9.3. XANES Analysis: Linear Combination Analysis, Principal Component Analysis, Pre-edge Peak Fitting¶
XANES is extremely sensitive to oxidation state and coordination
environment of the absorbing atom, and spectral features can often be used
to qualitatively identify these characteristics. On the other hand, the
physical origin of the spectal features are complicated enough that direct
and complete quantitative analysis is difficult. As a result, “XANES
Analysis” of a spectrum typically involves making linear combinations of
spectra from known compounds or fitting the spectral features and
correlating trends in their positions and intensities to known changes in
spectral features with the desired characteristic such as oxidation state.
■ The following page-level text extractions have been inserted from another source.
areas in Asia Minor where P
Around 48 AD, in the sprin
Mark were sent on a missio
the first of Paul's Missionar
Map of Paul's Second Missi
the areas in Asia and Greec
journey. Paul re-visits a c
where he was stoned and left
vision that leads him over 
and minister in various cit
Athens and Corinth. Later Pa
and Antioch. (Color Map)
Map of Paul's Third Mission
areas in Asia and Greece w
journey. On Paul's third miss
This approach to spectroscopy can be incredibly accurate and sensitive but
ultimately relies on comparisons to spectra of known materials. In all
cases, XANES analysis uses normalized XAFS spectra, as done with either
the pre_edge() or mback() function.
Within the context of Larch, there are two basic approaches to analyzing XANES spectra. The first of these involves fitting of the so-called pre-edge peaks that are (generally) due to hybridization of \(d\) electron bands of a transition metal with oxygen \(p\) electrons. These peaks are at energies just below the main (\(4p\) for first row transition metals) edge. They are typically split into several distinct multiplet energies corresponding to molecular orbitals of the hybridized metal \(3d\) (for firs-row transition metals) and (typically) oxygen \(2p\) orbitals. These features are quite robustly correlated with electronic and local atomic structure of the metal and its ligands, and quite a rich literature makes use of such pre-edge peak fitting in a variety of fields. As the energy resolution of XANES measurement continues to improve, thes pre-edge peaks become clearer and a richer resource for spectral analysis.
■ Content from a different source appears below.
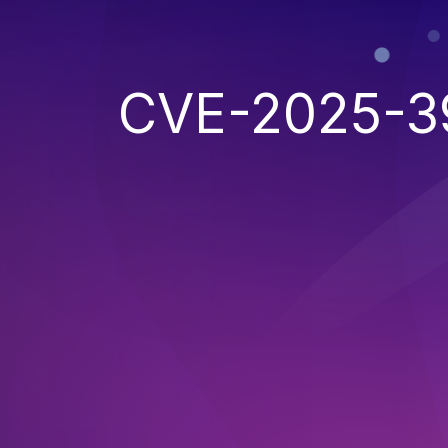
CVE-2025-3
The second general approach to XANES analysis is to treat experimental XANES spectra as a linear mixture of the XANES spectra of idealized components. This works on the assumption that the XANES signature of a collection of atoms is the linear sum of the XANES from individual components, which is valid in all but the most extreme conditions. In this sense Linear Combination Analysis is a very useful approach to XANES analysis, and generally quite easy to do. If done carefully, it can also quite robust, though its sensitiviy can be somewhat limited.
What is not always clear in Linear Combination Analysis is what the proper “standard” components should be, or even how many can be determined from a collection of data. In this sense standard spectroscopic methods such as Principal Component Analysis (or PCA) and other linear-algebra based analysis tools (which are nowadays often included in “Machine Learning” methods) can be useful. Strictly speaking, PCA is very limited in what it can really tell you about a set of spectra – it helps you identify how many unique components make up a collection of spectra, and can help answer if another spectrum is also explained well by those principal components, and so “fits in” with the starting collecion of data. This is admittedly limited knowledge, but can be very useful in enabling further analysis.
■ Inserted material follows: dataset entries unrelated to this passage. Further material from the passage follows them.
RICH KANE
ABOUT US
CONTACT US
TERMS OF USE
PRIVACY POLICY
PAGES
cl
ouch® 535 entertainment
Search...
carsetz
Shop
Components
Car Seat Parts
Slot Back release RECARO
These three of these approaches are exposed in the XAS Viewer application described in Chapter 4.3, and the documentation here largely reflects the operations done there.
But first a note for all XANES analysis. All these methods rely on comparing the spectral intensities normalized to the main absorption edge. Thus, in order to get accurate quantitative results, the spectra analyzed need to be well-normalized. More importantly, they need to be consistently normalized. In addition, sample preparation and measurement issues such as pinhole effects, over-absorption and detector saturation or deadtime can systematically alter the XANES spectra. None of the analytic methods described here for XANES analysis can independently identify when spectra are not properly normalized or when artifacts that suppress the spectral features have occured. It is up to the experimentalist and analyst to make these decisions.
9.3.1. Pre-edge Peak fitting¶
Pre-edge peaks can often be modeled as a simple sum of mathematical
functions such as gaussian(), lorentzian(), or voigt().
Typically, no more than 4 functions are needed to model most pre-edge
peaks. Still, it is not always so simple to identify several aspects of
pre-edge peak fitting. These challenges include
- identifying and removing the background due to the main absorption edge.
- identifying the proper shape of the peaks.
- making sure that the peaks overlap but do not exchange or become coincident.
The XAS Viewer application helps with each of the tasks, and it is highly recommended that you start with this GUI.
9.3.2. Linear Combination Analysis¶
Many XANES spectra are made on messy, heterogeneous systems or in engineered samples in which a predictable if not completely understood reaction is occuring. In these cases and many related problems, using linear combinations of spectra from known compounds to understand the makeup of the unknown sample is an important analysis method.
-
_math.lincombo_fit(group, components, weights=None, minvals=None, maxvals=None, arrayname='norm', xmin=-np.inf, xmax=np.inf, sum_to_one=True)¶ perform linear combination fitting for a group
Parameters: - group – Group to be fitted
- components – List of groups to use as components (see Note 1)
- weights – array of starting weights (see Note)
- minvals – array of min weights (or None to mean -inf)
- maxvals – array of max weights (or None to mean +inf)
- arrayname – string of array name to be fit [‘norm’] (see Note 2)
- xmin – x-value for start of fit range [-inf]
- xmax – x-value for end of fit range [+inf]
- sum_to_one – bool, whether to force weights to sum to 1.0 [True]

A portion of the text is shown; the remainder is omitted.